Core Volunteer Andy Schroeder Shares His Story

andy schroeder
There is a fondness in Andy Schroeder’s voice as he describes one of his many days volunteering on site with NOAHH. Though those days are often full of hard work and high temperatures, it’s clear that Andy has enjoyed it. As he puts it, his work began shortly after he finished fixing his own home in the wake of Hurricane Katrina and, as he puts it in his modest manner, “it dawned on [him] that someone else might need help, too.” He says he volunteered with NOAHH and never left after that. One day a week–when he’s not at work designing offshore oil and gas facilities for EDG–he comes to site and brings his experience to bear on future Habitat homes throughout the city, and he has been since 2006. He did not, he says, set out to be a core volunteer. One day, he came to site, and a staff member gave him a core volunteer t-shirt, telling him, “Put this on so other volunteers can find you.”

The story he tells, when asked for any anecdotes about his time on site, is of a group of lawyers from New York who came to volunteer during the height of the post-Katrina influx of volunteers. As a core volunteer, he would often lead groups of upward of 30 people on site, and when things got busy, a little chaos sometimes caused delays or changes in schedules. The bus bringing the attorneys down was a little delayed, and so Andy was left to wait for them, simply being told that they were “New York attorneys.”

As he tells stories, it becomes clear that not all volunteer groups are equal. Some, like the Marine Corps volunteers, know what they’re doing before they get there. Given a task, they will complete it in record time. Others… sometimes, the New Orleans heat is more than they expected. NOAHH doesn’t encourage over-exertion from any of our volunteers, but Andy admits he was surprised when one group of students decided to take afternoon naps after lunch one day. So when Andy heard that he was to be leading a busload of attorneys, he began to pray. He expected, he jokes, for them to show up in wingtips and business suits, with perhaps the wrong sort of attitude for volunteer work. He thought that God was going to be testing him. Instead, he met some of “the sweetest, nicest, lovable, and down-to-earth people” he has ever met.

When asked the most memorable thing he saw on site, he says it was the transformation in his nephew from his “little nephew” to “the man in charge.” Early on, Andy invited out his brother Wally Hymel, and Wally brought along his son Jared. The two also continued to volunteer with NOAHH, and Jared even went so far as to find himself a job as a site supervisor. Andy spoke of this transformation with great pride, and his deep connection with the site supervisors is perhaps why he capped the conversation off with eloquent support for their work.

“They’re building on a commercial schedule with untrained volunteers, and the houses they build are better than commercial houses,” he said. “And it’s a new group every day… They’re doing it out of the love in their hearts.”

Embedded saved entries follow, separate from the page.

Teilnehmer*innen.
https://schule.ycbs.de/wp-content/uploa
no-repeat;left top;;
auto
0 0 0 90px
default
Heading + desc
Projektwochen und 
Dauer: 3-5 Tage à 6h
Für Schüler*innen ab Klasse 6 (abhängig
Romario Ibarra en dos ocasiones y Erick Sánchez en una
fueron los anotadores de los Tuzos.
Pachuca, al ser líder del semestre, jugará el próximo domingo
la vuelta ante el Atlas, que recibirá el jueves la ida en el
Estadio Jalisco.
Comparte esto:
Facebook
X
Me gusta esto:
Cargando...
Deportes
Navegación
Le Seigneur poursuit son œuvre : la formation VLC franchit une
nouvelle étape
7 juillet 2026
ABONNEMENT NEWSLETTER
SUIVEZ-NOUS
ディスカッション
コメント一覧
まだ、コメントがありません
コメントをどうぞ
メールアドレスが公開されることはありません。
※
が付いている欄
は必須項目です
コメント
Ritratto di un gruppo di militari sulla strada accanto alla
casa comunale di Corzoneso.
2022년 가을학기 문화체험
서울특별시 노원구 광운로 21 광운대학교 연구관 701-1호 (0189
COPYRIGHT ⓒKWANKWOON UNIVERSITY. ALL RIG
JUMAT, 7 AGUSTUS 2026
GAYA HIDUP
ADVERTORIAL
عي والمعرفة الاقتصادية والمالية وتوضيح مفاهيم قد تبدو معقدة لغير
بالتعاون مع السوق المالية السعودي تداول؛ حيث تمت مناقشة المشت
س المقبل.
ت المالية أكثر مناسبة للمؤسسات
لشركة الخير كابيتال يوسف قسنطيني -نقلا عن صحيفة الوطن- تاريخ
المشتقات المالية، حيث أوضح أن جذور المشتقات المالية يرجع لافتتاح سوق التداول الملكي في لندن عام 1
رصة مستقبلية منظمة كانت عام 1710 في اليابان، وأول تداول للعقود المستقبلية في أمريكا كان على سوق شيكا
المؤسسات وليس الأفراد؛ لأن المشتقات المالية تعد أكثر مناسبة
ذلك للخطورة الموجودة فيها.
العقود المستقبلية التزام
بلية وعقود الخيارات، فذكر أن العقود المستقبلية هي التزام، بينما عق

That dedication to those he has worked alongside seems to be characteristic of Andy Schroeder. At the core of a core volunteer is a selflessness that is beyond admirable, and the high esteem he holds for our site supervisors is only a fraction of the esteem NOAHH holds for all its core volunteers. Andy’s stories emphasize the key role core volunteers play. Their constant presence is a boon to NOAHH during the slow months, and during the busy months, they are as experienced and knowledgeable about the NOAHH program and homes that they can lead other volunteers. They also help our site leaders with more difficult projects when an experienced hand is needed. NOAHH cannot express enough gratitude for their commitment to our cause.